Ang compares creating a factor-based index for an ETF to constructing a Lego building that looks different from what is pictured on the box. BlackRock has used the "Lego blocks" to build multifactor stock ETFs--which might, for example, overweight price momentum and small size--that can serve as one-stop shops.

Most of BlackRock's factor ETFs rely on factor indexes developed with MSCI, whose Barra unit has been doing work for quant shops for decades.

According to Ang, single-factor ETFs should be used to complement an existing portfolio that doesn't have exposure to all the available sources of returns or to replace underperforming active managers. He currently favors value and momentum ETFs and thinks it makes sense to tilt toward some factors over others during certain periods in accordance with different signals.

That puts Ang right in the middle of the war of words that has been waged by pillars of the smart-beta set: Arnott, whose firm builds factor indexes and recommends market-timing factors, and billionaire Cliff Asness, who runs $188 billion AQR Capital and thinks factor timing is nearly impossible.

Burton Malkiel, Princeton economist and author of the investment classic A Random Walk Down Wall Street, is more blunt. "Smart beta may not be smart investing," he says. "BlackRock has realized stock-picking active management hasn't worked--so is there some way to continue to get the fees?"

There are also questions about how much capacity these increasingly popular strategies can handle, and some risk managers, like Richard Bookstaber at the University of California, are worried there won't be enough natural liquidity providers if investors suddenly head for the exits. "It's a flavor-of-the-month sort of thing," he says, "and in terms of scenarios that I am modeling, it's one of the biggest concerns right now."

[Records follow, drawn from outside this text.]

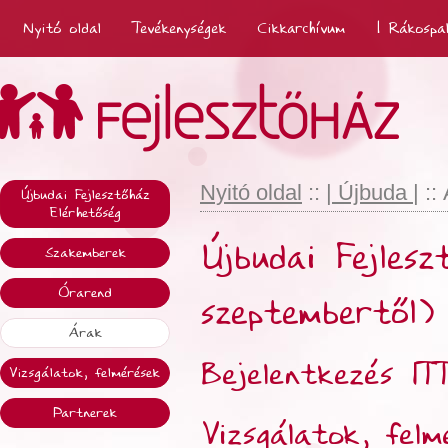
Nyitó oldal
Tevékenységek
Cikkarchívum
| Rákospa
Nyitó oldal
::
| Újbuda |
::
Újbudai Fejlesztőház
Elérhetőség
Újbudai Fejles
Szakemberek
Órarend
szeptembertől)
Árak
Bejelentkezés IT
Vizsgálatok, felmérések
Partnerek
Vizsgálatok, felm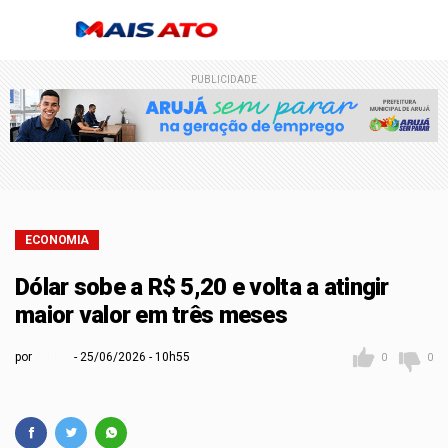
PUBLICIDADE
ECONOMIA
Dólar sobe a R$ 5,20 e volta a atingir
maior valor em três meses
por
Admin
25/06/2026 - 10h55
0
0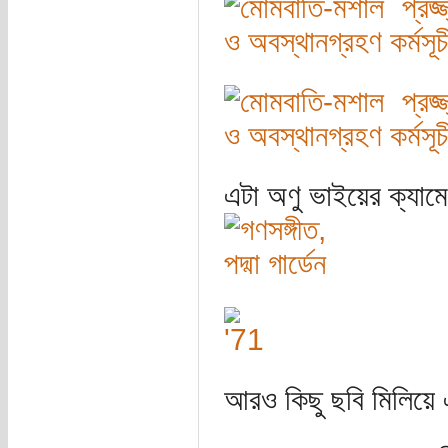
এটা অণু ভাইয়ের ক্যামে
আরও কিছু ছবি মিলিয়ে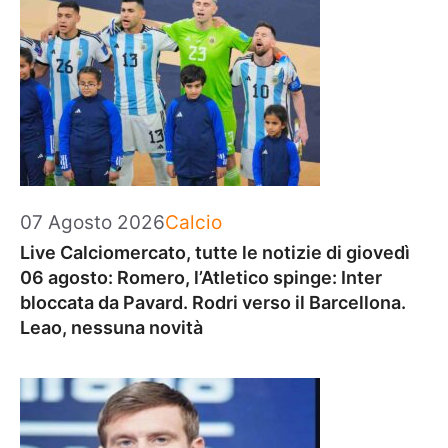
Categorie
07 Agosto 2026
Calcio
Live Calciomercato, tutte le notizie di giovedì
06 agosto: Romero, l’Atletico spinge: Inter
bloccata da Pavard. Rodri verso il Barcellona.
Leao, nessuna novità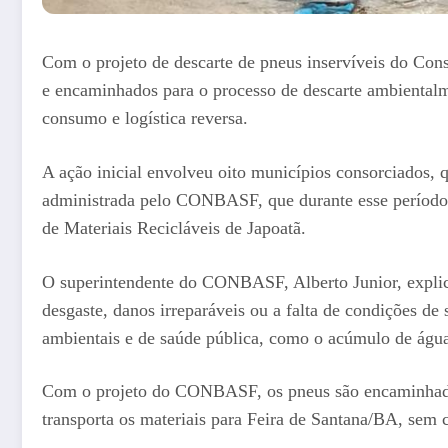
Com o projeto de descarte de pneus inservíveis do Co
e encaminhados para o processo de descarte ambientalme
consumo e logística reversa.
A ação inicial envolveu oito municípios consorciados,
administrada pelo CONBASF, que durante esse período 
de Materiais Recicláveis de Japoatã.
O superintendente do CONBASF, Alberto Junior, explica
desgaste, danos irreparáveis ou a falta de condições d
ambientais e de saúde pública, como o acúmulo de água
Com o projeto do CONBASF, os pneus são encaminhados 
transporta os materiais para Feira de Santana/BA, sem 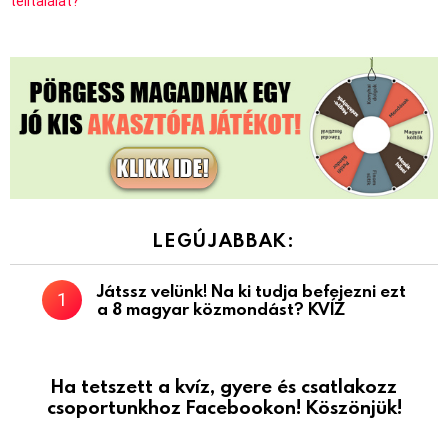
telitalálat?
LEGÚJABBAK:
Játssz velünk! Na ki tudja befejezni ezt
a 8 magyar közmondást? KVÍZ
Ha tetszett a kvíz, gyere és csatlakozz
csoportunkhoz Facebookon! Köszönjük!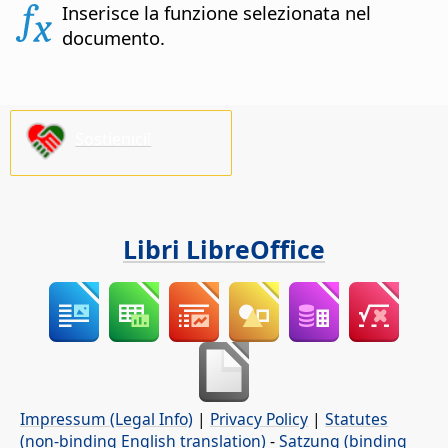
Inserisce la funzione selezionata nel
documento.
Sostienici!
Libri LibreOffice
Impressum (Legal Info)
|
Privacy Policy
|
Statutes
(non-binding English translation)
-
Satzung (binding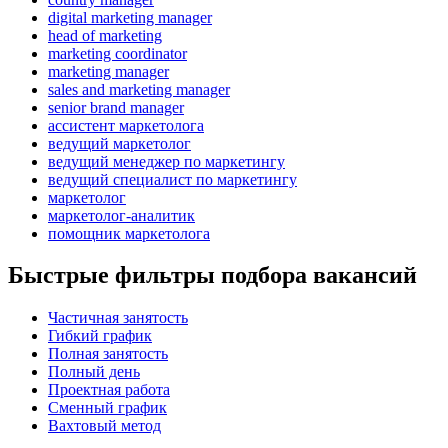
digital marketing manager
head of marketing
marketing coordinator
marketing manager
sales and marketing manager
senior brand manager
ассистент маркетолога
ведущий маркетолог
ведущий менеджер по маркетингу
ведущий специалист по маркетингу
маркетолог
маркетолог-аналитик
помощник маркетолога
Быстрые фильтры подбора вакансий
Частичная занятость
Гибкий график
Полная занятость
Полный день
Проектная работа
Сменный график
Вахтовый метод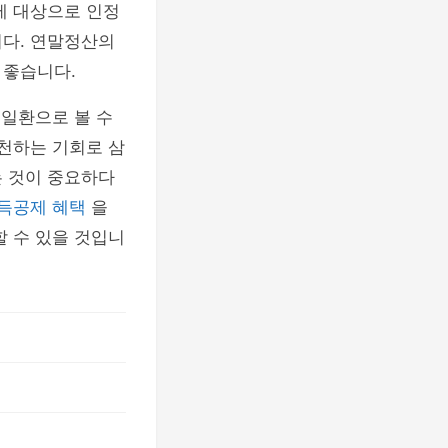
제 대상으로 인정
니다. 연말정산의
 좋습니다.
 일환으로 볼 수
실천하는 기회로 삼
는 것이 중요하다
득공제 혜택
을
할 수 있을 것입니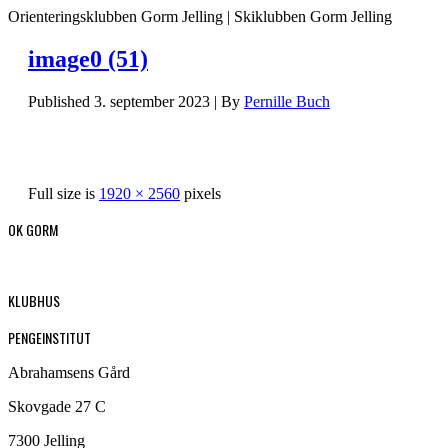
Orienteringsklubben Gorm Jelling | Skiklubben Gorm Jelling
image0 (51)
Published
3. september 2023
|
By
Pernille Buch
Full size is
1920 × 2560
pixels
OK GORM
KLUBHUS
PENGEINSTITUT
Abrahamsens Gård
Skovgade 27 C
7300 Jelling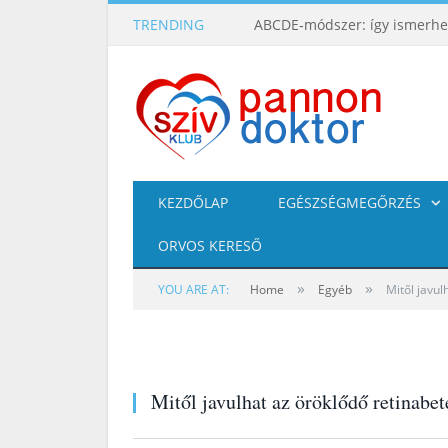
TRENDING
KEZDŐLAP
EGÉSZSÉGMEGŐRZÉS
ORVOS KERESŐ
»
»
YOU ARE AT:
Home
Egyéb
Mitől javul
Mitől javulhat az öröklődő retinabet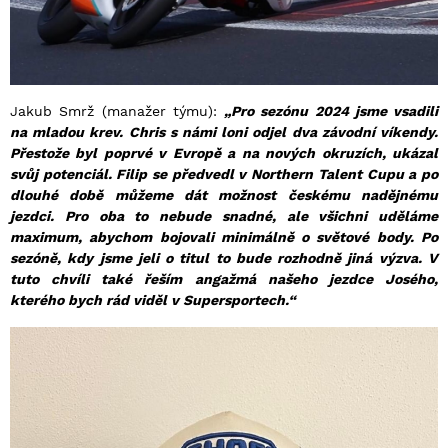
Jakub Smrž (manažer týmu):
„Pro sezónu 2024 jsme vsadili
na mladou krev. Chris s námi loni odjel dva závodní víkendy.
Přestože byl poprvé v Evropě a na nových okruzích, ukázal
svůj potenciál. Filip se předvedl v Northern Talent Cupu a po
dlouhé době můžeme dát možnost českému nadějnému
jezdci. Pro oba to nebude snadné, ale všichni uděláme
maximum, abychom bojovali minimálně o světové body. Po
sezóně, kdy jsme jeli o titul to bude rozhodně jiná výzva. V
tuto chvíli také řeším angažmá našeho jezdce Josého,
kterého bych rád viděl v Supersportech.“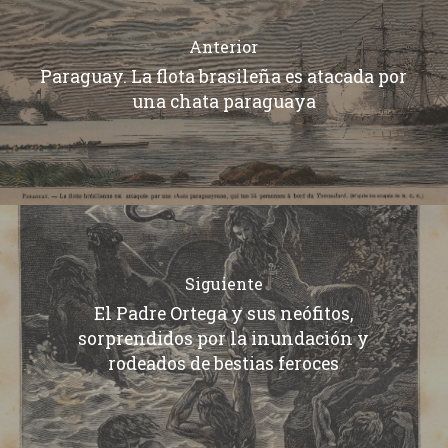
Anterior
Paraguay. La flota brasileña es atacada por
una chata paraguaya
Siguiente
El Padre Ortega y sus neófitos,
sorprendidos por la inundación y
rodeados de bestias feroces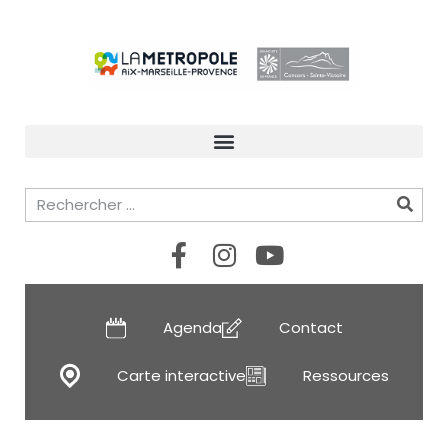
Agenda
Contact
Carte interactive
Ressources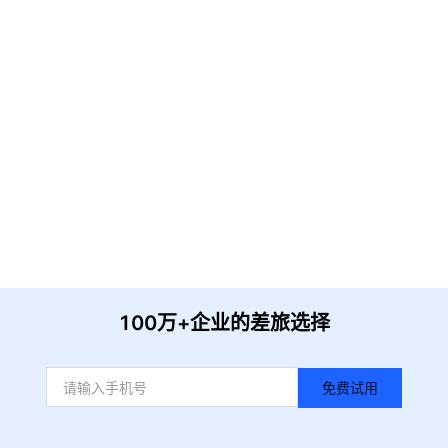
请输入企业名称
获取验证
提 交
收到信息后我们会尽快安排时间与您联系
100万+企业的差旅选择
免费试用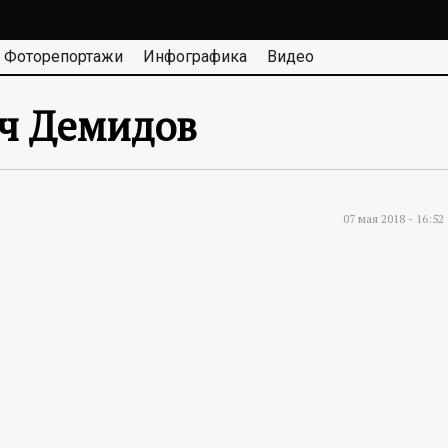
Фоторепортажи
Инфографика
Видео
ч Демидов
07 мая 2018 - 16:52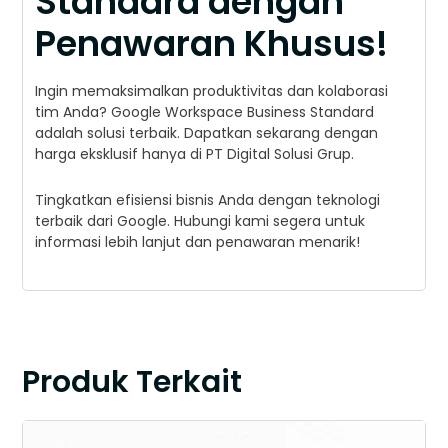
Standard dengan
Penawaran Khusus!
Ingin memaksimalkan produktivitas dan kolaborasi
tim Anda? Google Workspace Business Standard
adalah solusi terbaik. Dapatkan sekarang dengan
harga eksklusif hanya di PT Digital Solusi Grup.
Tingkatkan efisiensi bisnis Anda dengan teknologi
terbaik dari Google. Hubungi kami segera untuk
informasi lebih lanjut dan penawaran menarik!
Produk Terkait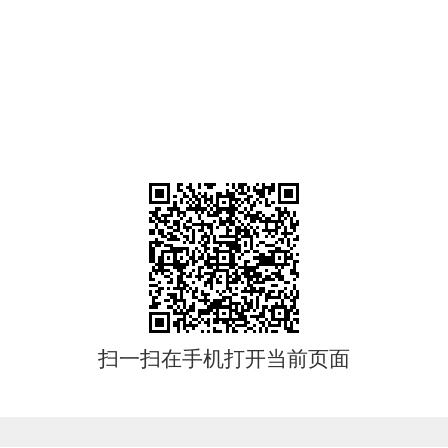
扫一扫在手机打开当前页面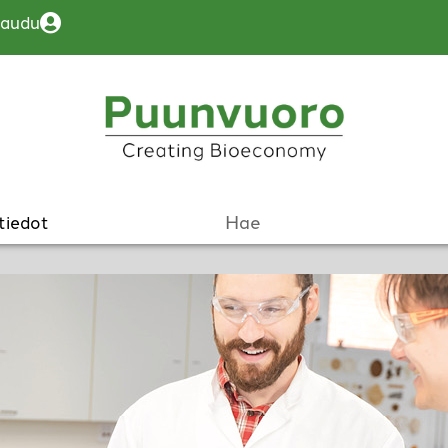
jaudu
tiedot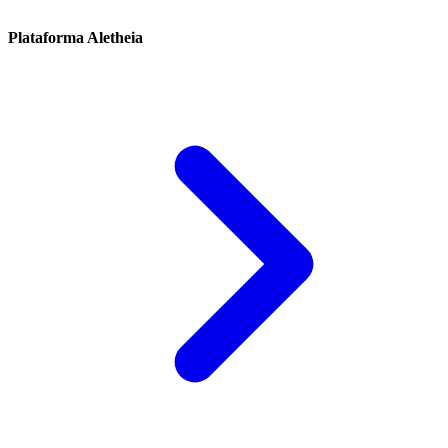
Plataforma Aletheia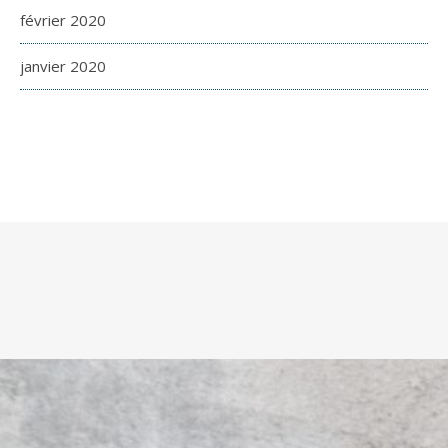
février 2020
janvier 2020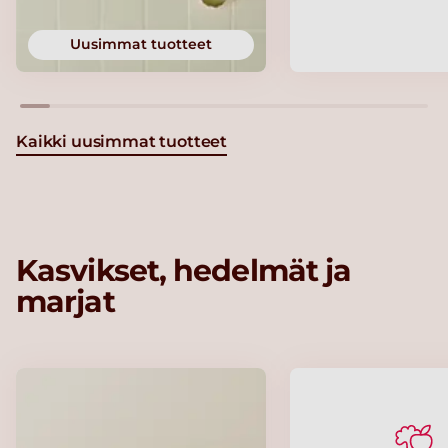
Uusimmat tuotteet
Kaikki uusimmat tuotteet
Kasvikset, hedelmät ja
marjat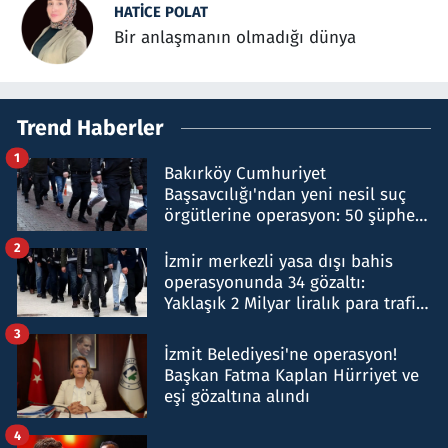
HATICE POLAT
Bir anlaşmanın olmadığı dünya
Trend Haberler
1
Bakırköy Cumhuriyet
Başsavcılığı'ndan yeni nesil suç
örgütlerine operasyon: 50 şüpheli
hakkında gözaltı kararı
2
İzmir merkezli yasa dışı bahis
operasyonunda 34 gözaltı:
Yaklaşık 2 Milyar liralık para trafiği
tespit edildi
3
İzmit Belediyesi'ne operasyon!
Başkan Fatma Kaplan Hürriyet ve
eşi gözaltına alındı
4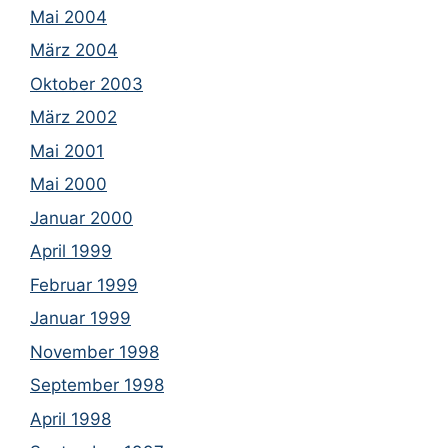
Mai 2004
März 2004
Oktober 2003
März 2002
Mai 2001
Mai 2000
Januar 2000
April 1999
Februar 1999
Januar 1999
November 1998
September 1998
April 1998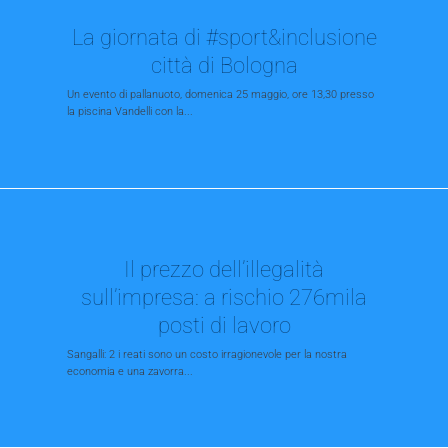
La giornata di #sport&inclusione
città di Bologna
Un evento di pallanuoto, domenica 25 maggio, ore 13,30 presso
la piscina Vandelli con la...
Il prezzo dell’illegalità
sull’impresa: a rischio 276mila
posti di lavoro
Sangalli: 2 i reati sono un costo irragionevole per la nostra
economia e una zavorra...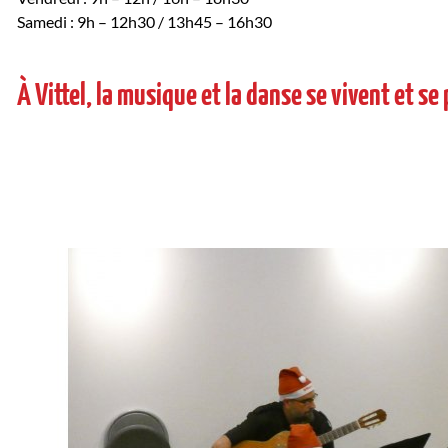
Samedi : 9h – 12h30 / 13h45 – 16h30
À Vittel, la musique et la danse se vivent et s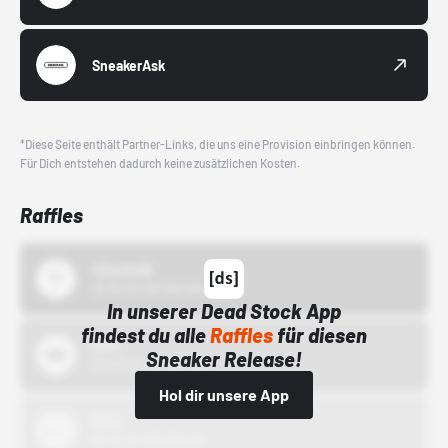
SneakerAsk
*Diese Seite enthält Partner-Links, die uns eine Provision einbringen können.
Für Dich entstehen dadurch keine zusätzlichen Kosten.
Raffles
43einhalb
15.10.24 00:00 Uhr
In unserer Dead Stock App
findest du alle
Raffles
für diesen
Bstn
Sneaker Release!
01.10.22 00:00 Uhr
Hol dir unsere App
Nike
01.10.22 00:00 Uhr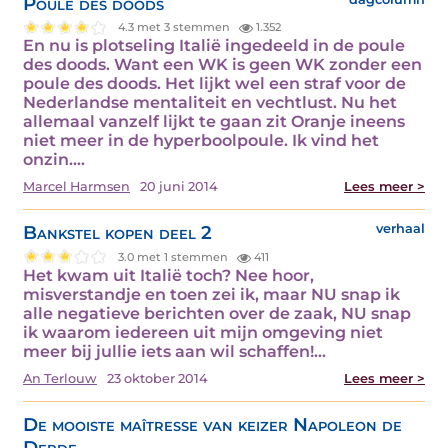
Poule des doods
4.3 met 3 stemmen
1.352
En nu is plotseling Italië ingedeeld in de poule
des doods. Want een WK is geen WK zonder een
poule des doods. Het lijkt wel een straf voor de
Nederlandse mentaliteit en vechtlust. Nu het
allemaal vanzelf lijkt te gaan zit Oranje ineens
niet meer in de hyperboolpoule. Ik vind het
onzin.…
Marcel Harmsen
20 juni 2014
Lees meer >
Bankstel kopen deel 2
verhaal
3.0 met 1 stemmen
411
Het kwam uit Italië toch? Nee hoor,
misverstandje en toen zei ik, maar NU snap ik
alle negatieve berichten over de zaak, NU snap
ik waarom iedereen uit mijn omgeving niet
meer bij jullie iets aan wil schaffen!…
An Terlouw
23 oktober 2014
Lees meer >
De mooiste maîtresse van keizer Napoleon de
Derde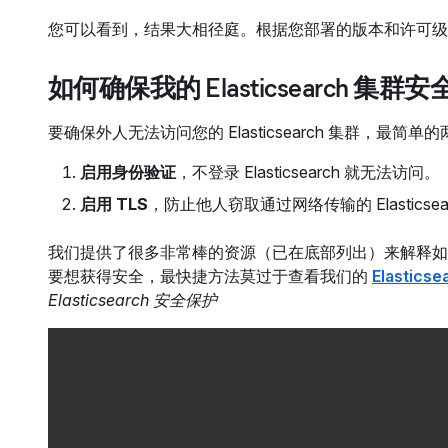
您可以看到，结果大相径庭。根据您部署的版本和许可级
如何确保我的 Elasticsearch 集群安
要确保外人无法访问您的 Elasticsearch 集群，最简
启用身份验证
，不登录 Elasticsearch 就无法访问。
启用 TLS
，防止他人窃取通过网络传输的 Elasticsea
我们提供了很多非常棒的资源（已在底部列出）来解释如何确保
要想获得安全，最快捷方法莫过于查看我们的
Elastic
Elasticsearch 安全保护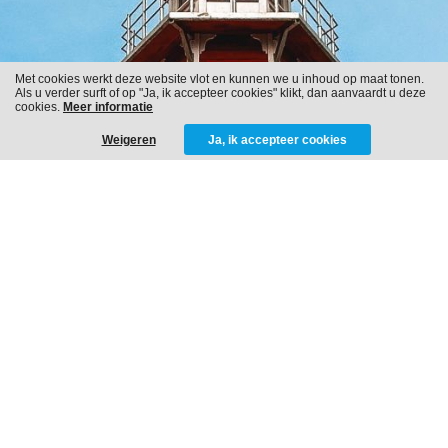
Met cookies werkt deze website vlot en kunnen we u inhoud op maat tonen.
Als u verder surft of op "Ja, ik accepteer cookies" klikt, dan aanvaardt u deze
cookies.
Meer informatie
Weigeren
Ja, ik accepteer cookies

Ang responds that smart beta represents a tiny sliver of the S&P 500 today and that the marketplace is getting more robust with product offerings.

He can also point to the five-year track record of BlackRock's flagship low-volatility ETF, which has pretty much done what it was created to do and returned 14.5% annualized, nearly matching the 14.8% return of the S&P 500, with less risk.

What's next? Ang and BlackRock would like to see smart beta play a major role in retirement plans. He has already launched nine target-date factor mutual funds and three smart-beta bond ETFs. Two more smart-beta bond ETFs are on the way.

"Factors are the core elements of what the best active investors have been doing for a very long time," Ang insists. "For active managers the pace of innovation is only going to accelerate."